Blogs on Document Processing and OCR Technology

When Document Capture Intelligence Isn't So Intelligent

Written by Brad Blood | December 24, 2019

So your machine learning model seems accurate based on what you've fed it.

But what will happen when you feed it something new? And will the results be explainable?

You've heard of "black box" algorithms - mysterious AI where you're given results, but with no idea of how those results were obtained.

So... what's going on behind the scenes? And what would it look like if you were to shine a light into that black box into your document capture system?

How Document Capture Really Works

Weightings play a huge role. In the example of intelligent document processing — where you need classification or to identify contract clauses, provisional statements, or particular attributes — results are all tied to the frequency of features, words, or groups of words. 

Want to know why a result was presented? Look at the weightings. As machine learning models are trained, a numerical value is assigned to features, to determine what a document is and what's contained within it.

Here's a brief video that shows the benefit of exposing weightings in the Grooper software platform:

If this were a black box solution, you would be presented with the option to train (maybe), but certainly no options to see the behind-the-scenes weightings.

After training the machine learning model with a sample set of documents, you would expect good results on new documents the model has never seen.

But if your results were not acceptable, what would you do?

Sometimes too much training is too much of a good thing.

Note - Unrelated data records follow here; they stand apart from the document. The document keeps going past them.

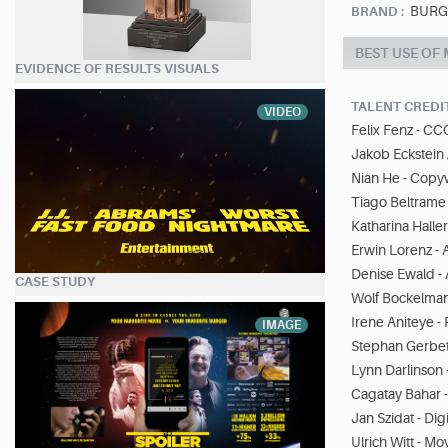
BURGE
BRAND :
BEST USE OF
EVIDENCE OF RESULTS VISUALS
TALENT CREDI
VIDEO
Felix Fenz - CC
Jakob Eckstein 
Nian He - Copyw
Tiago Beltrame 
Katharina Halle
Erwin Lorenz - A
Denise Ewald -
CASE STUDY
Wolf Bockelman
Irene Aniteye -
IMAGE
Stephan Gerbeth
Lynn Darlinson -
Cagatay Bahar - 
Jan Szidat - Digi
Ulrich Witt - M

By not seeing training results, it is possible to over-train and create a bad model (under-training is also bad!).

Why Some Document Capture Software is Very Weak

If you have a purpose-built (A.KA. black box) software performing document analysis, and wonder why it's capabilities are so limited - the answer is simple: the software is only designed to work within a constrained set of parameters.

This means it's limited to only specific document types, and will only extract data it was explicitly trained on.

For some use-cases, black box algorithms function just fine. However, as needs change, and business outcomes demand deeper answers on new (or existing) data-sets, finding a new tool may be in order.

What To Do if Your Software is Lackluster

Look for a solution with transparent A.I. - that shows the weightings and results of the actual machine learning training.

This will give you the upper hand in intelligent document classification, and extracting exactly the information you're looking for.